The present invention generally relates to the fabrication of optical components in limited rotation motor systems, and relates in particular, to the fabrication of such components having high stiffness and low inertia.
Scanning mirror systems generally include a mirror surface that is either mounted on a substrate or is formed as part of a substrate, wherein the substrate is coupled to a shaft of a motor system. Such motors may either run continuously (e.g., for use with a polygonal mirror) or such motors may be limited rotation motors providing movement within a limited angular range. These applications require that the mirror be as stiff as possible consistent with a minimum of inertia as they are accelerated back and forth over the limited angular range.
In typical limited rotation scanning systems (also called galvanometer systems) a mirror is mounted to the output shaft of a limited rotation motor and the limited rotation motor is controlled by a control loop that seeks to cause the rotor of the motor, and therefore the mirror, to follow a position and velocity command waveform with arbitrarily high fidelity.
There are limits, however, on the fidelity with which the system may follow the command.
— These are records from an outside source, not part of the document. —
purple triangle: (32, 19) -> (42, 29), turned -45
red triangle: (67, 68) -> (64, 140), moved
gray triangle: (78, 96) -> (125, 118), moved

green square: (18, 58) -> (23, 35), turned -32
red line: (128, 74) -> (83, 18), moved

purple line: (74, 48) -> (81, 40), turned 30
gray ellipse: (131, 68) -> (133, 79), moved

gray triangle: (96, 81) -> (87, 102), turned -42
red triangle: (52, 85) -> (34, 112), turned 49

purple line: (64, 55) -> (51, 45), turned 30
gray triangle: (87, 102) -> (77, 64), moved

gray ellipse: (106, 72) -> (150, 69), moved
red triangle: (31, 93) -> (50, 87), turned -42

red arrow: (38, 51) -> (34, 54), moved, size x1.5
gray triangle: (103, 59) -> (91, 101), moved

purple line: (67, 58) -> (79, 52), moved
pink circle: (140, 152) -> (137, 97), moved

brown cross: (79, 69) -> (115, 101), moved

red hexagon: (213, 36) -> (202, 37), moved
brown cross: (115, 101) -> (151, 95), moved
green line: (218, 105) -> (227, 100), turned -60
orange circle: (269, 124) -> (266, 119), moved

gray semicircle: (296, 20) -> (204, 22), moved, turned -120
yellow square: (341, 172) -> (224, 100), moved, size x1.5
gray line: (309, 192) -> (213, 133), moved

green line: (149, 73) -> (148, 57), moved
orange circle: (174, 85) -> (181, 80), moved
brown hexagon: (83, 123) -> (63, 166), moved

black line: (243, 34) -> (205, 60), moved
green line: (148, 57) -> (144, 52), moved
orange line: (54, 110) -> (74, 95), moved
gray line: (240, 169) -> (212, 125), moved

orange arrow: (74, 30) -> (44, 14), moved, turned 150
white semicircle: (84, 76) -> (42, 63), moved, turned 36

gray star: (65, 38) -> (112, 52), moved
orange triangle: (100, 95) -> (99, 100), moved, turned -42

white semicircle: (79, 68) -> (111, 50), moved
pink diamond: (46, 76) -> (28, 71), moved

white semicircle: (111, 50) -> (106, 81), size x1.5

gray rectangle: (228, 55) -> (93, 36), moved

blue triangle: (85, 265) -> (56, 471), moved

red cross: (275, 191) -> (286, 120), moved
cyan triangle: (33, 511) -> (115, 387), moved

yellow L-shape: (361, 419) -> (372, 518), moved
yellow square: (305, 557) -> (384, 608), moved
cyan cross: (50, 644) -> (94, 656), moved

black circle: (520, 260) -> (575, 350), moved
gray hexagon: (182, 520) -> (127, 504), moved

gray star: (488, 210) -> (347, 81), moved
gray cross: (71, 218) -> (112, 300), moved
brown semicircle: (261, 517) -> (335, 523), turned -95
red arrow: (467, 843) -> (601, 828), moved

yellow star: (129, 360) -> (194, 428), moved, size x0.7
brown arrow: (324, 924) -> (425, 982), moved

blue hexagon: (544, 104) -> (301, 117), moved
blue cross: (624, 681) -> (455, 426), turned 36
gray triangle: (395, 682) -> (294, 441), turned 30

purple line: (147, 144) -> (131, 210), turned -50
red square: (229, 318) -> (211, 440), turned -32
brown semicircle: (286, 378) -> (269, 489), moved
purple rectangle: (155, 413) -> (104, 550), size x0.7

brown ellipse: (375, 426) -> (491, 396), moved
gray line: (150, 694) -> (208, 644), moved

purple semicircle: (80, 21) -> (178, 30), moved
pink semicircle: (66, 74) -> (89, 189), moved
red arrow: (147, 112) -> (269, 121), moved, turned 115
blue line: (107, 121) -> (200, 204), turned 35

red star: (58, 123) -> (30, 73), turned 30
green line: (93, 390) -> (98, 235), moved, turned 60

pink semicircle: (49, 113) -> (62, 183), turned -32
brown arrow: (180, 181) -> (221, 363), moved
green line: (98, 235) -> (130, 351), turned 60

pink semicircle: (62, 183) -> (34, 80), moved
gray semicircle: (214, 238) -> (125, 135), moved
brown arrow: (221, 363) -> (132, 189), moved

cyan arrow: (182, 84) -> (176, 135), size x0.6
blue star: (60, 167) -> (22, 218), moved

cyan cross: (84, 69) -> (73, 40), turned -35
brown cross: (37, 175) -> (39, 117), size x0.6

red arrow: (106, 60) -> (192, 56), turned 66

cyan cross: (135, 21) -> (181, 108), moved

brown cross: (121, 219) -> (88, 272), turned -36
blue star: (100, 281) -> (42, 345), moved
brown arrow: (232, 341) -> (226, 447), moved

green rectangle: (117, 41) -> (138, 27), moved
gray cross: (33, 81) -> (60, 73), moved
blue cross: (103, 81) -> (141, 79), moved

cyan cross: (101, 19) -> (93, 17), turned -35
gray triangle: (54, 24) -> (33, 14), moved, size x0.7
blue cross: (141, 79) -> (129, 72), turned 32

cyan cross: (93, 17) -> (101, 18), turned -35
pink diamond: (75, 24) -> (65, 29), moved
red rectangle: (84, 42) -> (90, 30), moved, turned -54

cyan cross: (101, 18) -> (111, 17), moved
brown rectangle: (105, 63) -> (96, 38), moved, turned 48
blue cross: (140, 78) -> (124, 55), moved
For example, the acceleration of the mirror within the system is limited by the rate of rise of current in the motor windings. The positional precision is limited by the signal to noise ratio of the feedback method. The bandwidth of the system (which is its ability to move from position A to position B at a desired high velocity and to then settle at position B precisely in the shortest possible time), is limited primarily by vibrations in the moving parts. The bandwidth of the system will nominally be ½ the first torsional resonance in the moving structure.
It is customary, therefore, to make the moving parts as stiff as possible within the constraints of the allowable system inertia. Since the torque required of the motor to reach a specified acceleration is directly proportional to the inertia and is proportional to the current (whose rate of rise is limited as noted above), it is often the case that when the system parameters are optimized for a particular inertia, some component, typically the mirror, even when made of a very high stiffness-to-inertia material, is not as stiff as is required to reach system bandwidth goals. In this case, extra material is added to the mirror to increase its stiffness, but, at the cost of additional inertia, requiring a larger, more expensive motor as well as a control loop that is capable of driving the additional inertia.
There is a need therefore, for a limited rotation motor system that provides improved bandwidth without requiring a larger, more expensive motor and accompanying control system.